McGill Research Facts

UNESCO recognizes what McGill geologists have known for over a century:

The Joggins Fossil Cliffs are a world treasure.

Sir John William Dawson was principal of McGill from 1855 to 1893 and a regular visitor to Nova Scotia’s Joggins Fossil Cliffs. <i>McGill University Archives (PR013431)</i>
Sir John William Dawson was principal of McGill from 1855 to 1893 and a regular visitor to Nova Scotia’s Joggins Fossil Cliffs. McGill University Archives (PR013431)

Long before he was principal of McGill University, Sir John William Dawson was a teenage geology buff with an unquenchable curiosity. In the late 1830s the lad ventured into the “remarkable cliffs” of Joggins, Nova Scotia. In his autobiography, Fifty Years of Work in Canada, Dawson recalled that fateful expedition: “I was amazed at the grand succession of stratified beds … and was interested beyond measure in the beds of coal, with all their accompaniments, exposed in the cliffs … and the numerous fossil plants displayed in the beds…. I returned in the evening to the quarrymen’s shanty, thoroughly fatigued, but loaded with fossils, delighted with the knowledge I had acquired, and with my enthusiasm for geology raised to a higher point than ever before.” Over Dawson’s long career, he would return numerous times to the rich area now known as the Joggins Fossil Cliffs.

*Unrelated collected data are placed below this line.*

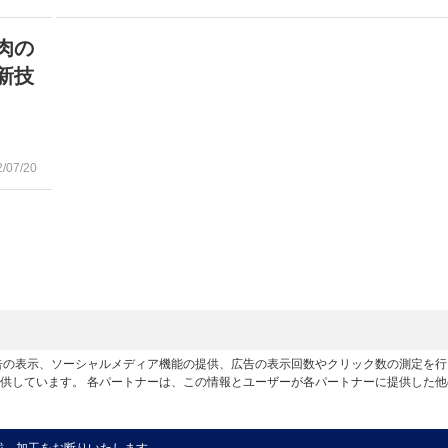
肉の
新技
2/07/20
広告の表示、ソーシャルメディア機能の提供、広告の表示回数やクリック数の測定を
供しています。 各パートナーは、この情報とユーザーが各パートナーに提供した
載、加工をお断りいたします。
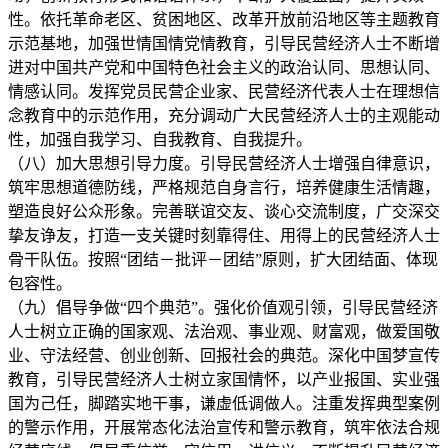
性。依托革命老区、贫困地区、改革开放前沿地区等主题教育
示范基地，加强世情国情党情教育，引导民营经济人士不断增
进对中国共产党和中国特色社会主义的政治认同、思想认同、
情感认同。发挥党员民营企业家、民营经济代表人士在理想信
念教育中的示范作用，充分调动广大民营经济人士的主观能动
性，加强自我学习、自我教育、自我提升。
（八）加大思想引导力度。引导民营经济人士增强自律意识，
筑牢思想道德防线，严格规范自身言行，培养健康生活情趣，
塑造良好公众形象。完善联谊交友、谈心交流制度，广交深交
挚友诤友，打造一支关键时刻靠得住、用得上的民营经济人士
骨干队伍。按照“团结－批评－团结”原则，扩大团结面、体现
包容性。
（九）倡导争做“四个典范”。强化价值观引领，引导民营经济
人士树立正确的国家观、法治观、事业观、财富观，做爱国敬
业、守法经营、创业创新、回报社会的典范。深化中国梦宣传
教育，引导民营经济人士树立家国情怀，以产业报国、实业强
国为己任，脚踏实地干事，谦虚低调做人。注重发挥典型案例
的警示作用，开展常态化法治宣传和警示教育，筑牢依法合规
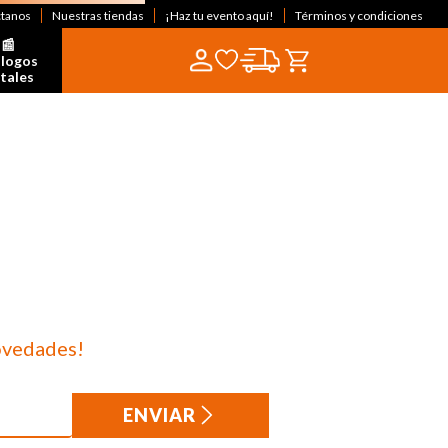
ctanos
Nuestras tiendas
¡Haz tu evento aquí!
Términos y condiciones
📰  
logos 
itales
ovedades!
ENVIAR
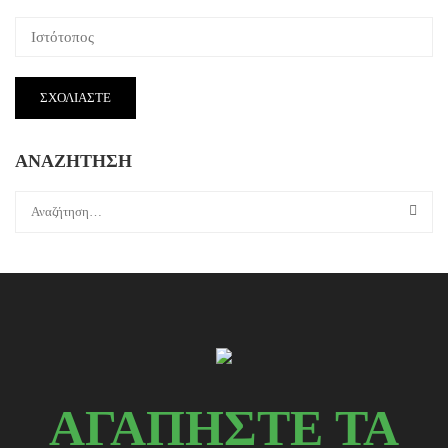
ΑΝΑΖΗΤΗΣΗ
ΑΓΑΠΗΣΤΕ ΤΑ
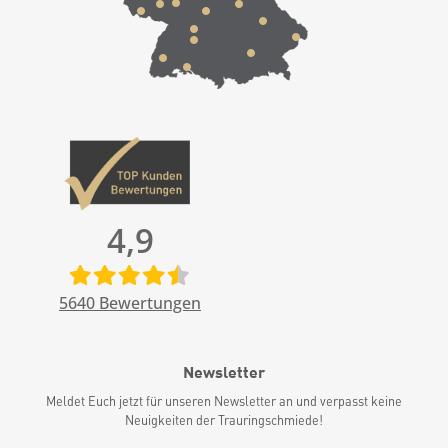
4,9
5640
Bewertungen
Newsletter
Meldet Euch jetzt für unseren Newsletter an und verpasst keine
Neuigkeiten der Trauringschmiede!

On an 1853 visit to Joggins Fossil Cliffs, Dawson discovered fossils of Hylonomus lyelli, which proved to be key evidence that reptiles, birds and mammals share common ancestry. McGill University Archives (PR016057)
On an 1853 visit to Joggins Fossil Cliffs, Dawson discovered fossils of Hylonomus lyelli, which proved to be key evidence that reptiles, birds and mammals share common ancestry. McGill University Archives (PR016057)

On an 1853 visit to Joggins, Dawson and famed geologist Sir Charles Lyell identified what stands as the oldest known reptile, Hylonomus lyelli, groundbreaking evidence that reptiles, birds and mammals have common ancestry. That discovery, along with a wealth of fossilized amphibians and forests dating from the Carboniferous period (approximately 360 to 286 million years ago), electrified the international scientific community, even earning Joggins a mention in Charles Darwin’s On the Origin of Species. The fossils continue to be studied.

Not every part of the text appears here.